Member of the Provincial Assembly of the Punjab
- In office 15 August 2018 – 23 May 2022
- Succeeded by: Muhammad Ghulam Sarwar
- Constituency: PP-202 (Sahiwal-VII)

Member of the National Assembly of Pakistan
- In office 2008–2013
- Constituency: NA-163 (Sahiwal-IV)

Personal details
- Born: 25 June 1960 (age 65) Lahore, Punjab, Pakistan
- Party: PPP (2025-present)
- Other political affiliations: IPP (2023-2025) PMLN (2022-2023) PTI (2018-2022) PML(Q) (2008-2013) National Alliance (2002-2004)

= Nauman Ahmad Langrial =

Pakistani politician (born 1960)

Punjab Assembly Lahore

Malik Nauman Ahmad Langrial is a Pakistani politician who was a member of the Provincial Assembly of the Punjab from August 2018 till May 2022.

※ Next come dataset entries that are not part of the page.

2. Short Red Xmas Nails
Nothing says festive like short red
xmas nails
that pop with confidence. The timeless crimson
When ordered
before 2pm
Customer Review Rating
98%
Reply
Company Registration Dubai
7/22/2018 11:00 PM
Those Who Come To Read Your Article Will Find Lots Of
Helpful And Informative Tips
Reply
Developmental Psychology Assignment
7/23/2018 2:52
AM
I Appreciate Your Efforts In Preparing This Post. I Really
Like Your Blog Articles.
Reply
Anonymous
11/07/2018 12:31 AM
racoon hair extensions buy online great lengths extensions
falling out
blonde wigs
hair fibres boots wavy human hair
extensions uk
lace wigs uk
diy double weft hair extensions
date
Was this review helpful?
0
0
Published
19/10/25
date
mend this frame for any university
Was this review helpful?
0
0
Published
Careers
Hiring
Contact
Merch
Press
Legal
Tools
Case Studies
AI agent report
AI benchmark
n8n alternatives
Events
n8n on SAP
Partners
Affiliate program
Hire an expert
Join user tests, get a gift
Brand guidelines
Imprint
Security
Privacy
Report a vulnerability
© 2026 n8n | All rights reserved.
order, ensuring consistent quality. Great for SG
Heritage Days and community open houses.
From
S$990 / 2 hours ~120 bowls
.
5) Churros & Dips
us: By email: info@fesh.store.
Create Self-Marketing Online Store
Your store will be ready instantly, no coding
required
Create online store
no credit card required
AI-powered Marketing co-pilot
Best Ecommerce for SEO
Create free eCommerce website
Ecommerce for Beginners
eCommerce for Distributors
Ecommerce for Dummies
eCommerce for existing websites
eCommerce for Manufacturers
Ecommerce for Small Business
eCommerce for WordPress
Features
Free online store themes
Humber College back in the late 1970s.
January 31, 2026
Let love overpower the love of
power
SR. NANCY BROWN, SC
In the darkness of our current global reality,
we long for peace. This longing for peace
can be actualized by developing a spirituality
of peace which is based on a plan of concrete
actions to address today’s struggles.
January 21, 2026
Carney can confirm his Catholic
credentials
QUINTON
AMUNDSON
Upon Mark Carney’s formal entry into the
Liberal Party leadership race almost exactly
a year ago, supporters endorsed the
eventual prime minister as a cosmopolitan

Previously he was a member of the National Assembly of Pakistan from 2008 to 2013 and a member of the Provincial Assembly of the Punjab from 2002 to 2007.

==Early life and education==
He was born on 25 June 1960 in Lahore.

He graduated in 1989 and has a degree of Bachelor of Arts.

==Political career==
He was elected to the Provincial Assembly of the Punjab from Constituency PP-226 (Sahiwal-VII) as a candidate of the National Alliance in the 2002 Pakistani general election. He received 33,693 votes and defeated Mian Asad Masood, a candidate of Pakistan Peoples Party (PPP).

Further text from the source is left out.